(REQUIRED ACTION):
When the line containing "こども向けクラスは、こども向けの上昇法を学びま" appears in the entries below, begin printing there and stop after the line containing "大人向けも子供向けも、自分のトーテムアニマル（守"; print each of those lines exactly and no other line.

━━━━━ RECORDS TO PROCESS ━━━━━

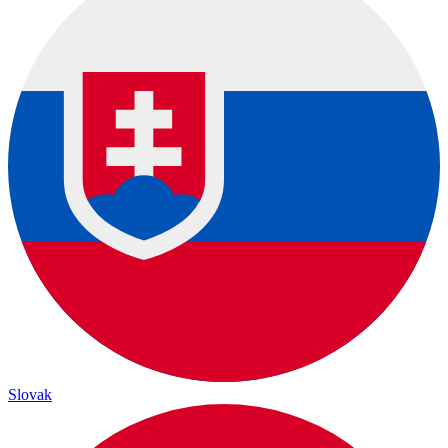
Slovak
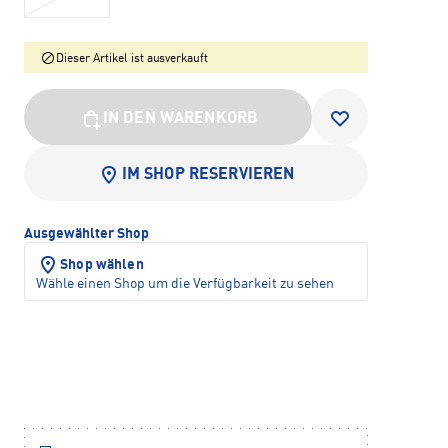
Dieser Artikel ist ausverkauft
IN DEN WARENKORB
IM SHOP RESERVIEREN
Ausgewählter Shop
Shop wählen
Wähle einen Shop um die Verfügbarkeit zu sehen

━━━━━
━━━━━ RECORDS TO PROCESS ━━━━━

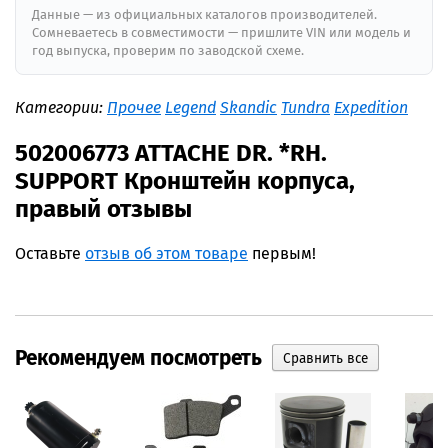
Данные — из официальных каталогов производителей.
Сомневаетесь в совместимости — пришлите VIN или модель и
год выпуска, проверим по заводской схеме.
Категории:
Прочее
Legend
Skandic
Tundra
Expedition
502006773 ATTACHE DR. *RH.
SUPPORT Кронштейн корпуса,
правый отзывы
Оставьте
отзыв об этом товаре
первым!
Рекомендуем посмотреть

━━━━━
━━━━━ RECORDS TO PROCESS ━━━━━

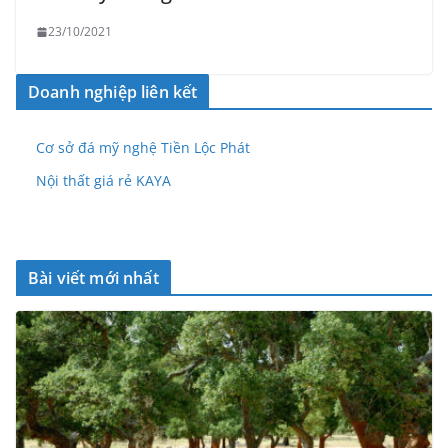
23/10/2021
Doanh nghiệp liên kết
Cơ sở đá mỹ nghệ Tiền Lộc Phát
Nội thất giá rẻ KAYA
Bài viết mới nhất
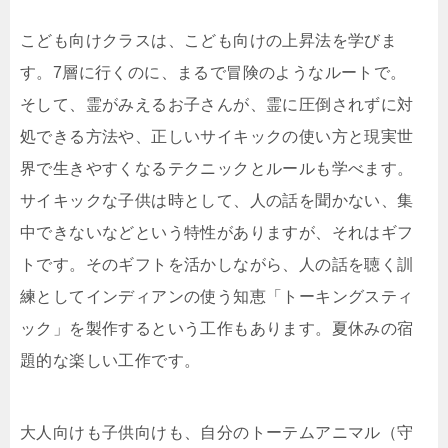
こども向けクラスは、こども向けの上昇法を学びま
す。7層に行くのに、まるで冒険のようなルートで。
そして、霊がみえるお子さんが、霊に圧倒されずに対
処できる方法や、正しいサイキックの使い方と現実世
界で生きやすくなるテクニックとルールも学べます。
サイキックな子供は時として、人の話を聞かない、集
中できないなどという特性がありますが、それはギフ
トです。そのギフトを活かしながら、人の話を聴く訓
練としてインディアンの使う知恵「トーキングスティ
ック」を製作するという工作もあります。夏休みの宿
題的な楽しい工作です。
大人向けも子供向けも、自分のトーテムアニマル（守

━━━━━

(ANSWER SECTION):
こども向けクラスは、こども向けの上昇法を学びま
す。7層に行くのに、まるで冒険のようなルートで。
そして、霊がみえるお子さんが、霊に圧倒されずに対
処できる方法や、正しいサイキックの使い方と現実世
界で生きやすくなるテクニックとルールも学べます。
サイキックな子供は時として、人の話を聞かない、集
中できないなどという特性がありますが、それはギフ
トです。そのギフトを活かしながら、人の話を聴く訓
練としてインディアンの使う知恵「トーキングスティ
ック」を製作するという工作もあります。夏休みの宿
題的な楽しい工作です。
大人向けも子供向けも、自分のトーテムアニマル（守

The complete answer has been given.